Over two years ago, Constellation acquired the rights to 10 Mexican beer brands from Anheuser-Busch InBev (BUD) - Get Report . The deal turned Constellation into the third-largest brewer in the world and perfectly positioned the company as demand for its brands soared.
In early April, Constellation reported its fourth- quarter and fiscal 2016 year-end earnings. Fourth-quarter sales rose 14.1%. Beer sales were up 22% and wine was up 8%. Beer volumes were up 16% even on a 5% price hike.
Investors closely watch the beer depletion number. Beer depletions were up 13%, just shy of the 16% shipment number. In other words, for this quarter, at least, the company was able to catch up to demand. In the third quarter, depletion rose 16.5% and shipments were up just 6.6%, which indicated that demand outstripped supply.
When those numbers came out in early April, the stock seemed to stall out. But I think supply caught up to demand last quarter because the company was able to push through a 5% price increase. Shipment and depletion numbers could flop back and forth all year, but it is clear the company has too little manufacturing capacity.
Despite spirit sales falling 4.2%, wine sales were up 8% last quarter. Going forward, wine and spirits sales are expected to grow in the low- to mid-single digits in fiscal 2017 and produce operating profits in the mid- to high-single digits.
Manufacturing beer, wine and sprits is a good business. Constellation ended last year with consolidated operating margins of 28.5%. Beer operating margins rose 24%, driven by lower operating costs and favorable pricing.
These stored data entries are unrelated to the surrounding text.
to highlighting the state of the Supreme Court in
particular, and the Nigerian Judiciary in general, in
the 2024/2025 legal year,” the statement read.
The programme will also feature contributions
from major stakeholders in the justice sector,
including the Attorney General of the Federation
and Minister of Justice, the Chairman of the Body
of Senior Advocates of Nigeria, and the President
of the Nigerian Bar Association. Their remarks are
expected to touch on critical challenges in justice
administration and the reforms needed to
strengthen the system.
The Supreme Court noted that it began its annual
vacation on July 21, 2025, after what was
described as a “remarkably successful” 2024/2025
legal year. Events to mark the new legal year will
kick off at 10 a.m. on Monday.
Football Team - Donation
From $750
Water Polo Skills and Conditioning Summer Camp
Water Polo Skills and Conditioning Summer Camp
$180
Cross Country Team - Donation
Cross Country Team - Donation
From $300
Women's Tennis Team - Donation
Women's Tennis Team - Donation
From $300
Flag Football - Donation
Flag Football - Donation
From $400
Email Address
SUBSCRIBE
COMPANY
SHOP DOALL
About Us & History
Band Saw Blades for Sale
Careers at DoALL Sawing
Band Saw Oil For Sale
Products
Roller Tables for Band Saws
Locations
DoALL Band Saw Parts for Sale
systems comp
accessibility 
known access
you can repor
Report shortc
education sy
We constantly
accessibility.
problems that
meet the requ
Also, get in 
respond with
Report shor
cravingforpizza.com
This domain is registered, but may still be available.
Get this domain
Last year, Constellation announced it would construct a new brewery in Mexicali, Mexico, near California, its largest market. California accounts for about 25% of beer volume. The company plans to complete the first half of the plant construction by the end of 2019. Free cash flow is expected to be down as much as 22% to $292 million as the company ramps up construction. Next year, free cash flow will bounce back as construction spending winds down.
For the first quarter, analysts are forecasting total sales of $1.84 billion, with beer sales accounting for $1.1 billion of the total. Earnings could be as high as $1.52 per share.
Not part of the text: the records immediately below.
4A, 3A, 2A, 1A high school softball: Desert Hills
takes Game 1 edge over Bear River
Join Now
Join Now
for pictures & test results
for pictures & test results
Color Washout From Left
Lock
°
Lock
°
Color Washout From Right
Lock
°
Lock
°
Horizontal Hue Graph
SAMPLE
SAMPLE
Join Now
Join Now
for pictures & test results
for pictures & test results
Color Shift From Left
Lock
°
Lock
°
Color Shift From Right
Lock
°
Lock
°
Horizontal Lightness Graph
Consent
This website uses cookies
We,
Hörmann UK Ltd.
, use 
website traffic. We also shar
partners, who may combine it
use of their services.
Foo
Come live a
Trading at a forward price-to-earnings ratio of 21.9 times estimates, the stock isn't cheap. But in my opinion, Constellation Brands should continue to grind higher.
The company has solid low-double-digit revenue growth (11% for fiscal year 2017) and mid-teens (14%) earnings-per-share growth. The company is expected to earn $6.22 per share this year. Operating margins continue to expand: operating margin was 26.3% at the end of fiscal 2015 and is forecasted at almost 30% next year.
I think the stars will align for Constellation Brands, and by this time next year, investors will be celebrating (responsibly).
This article is commentary by an independent contributor. At the time of publication, the author held no positions in the stocks mentioned.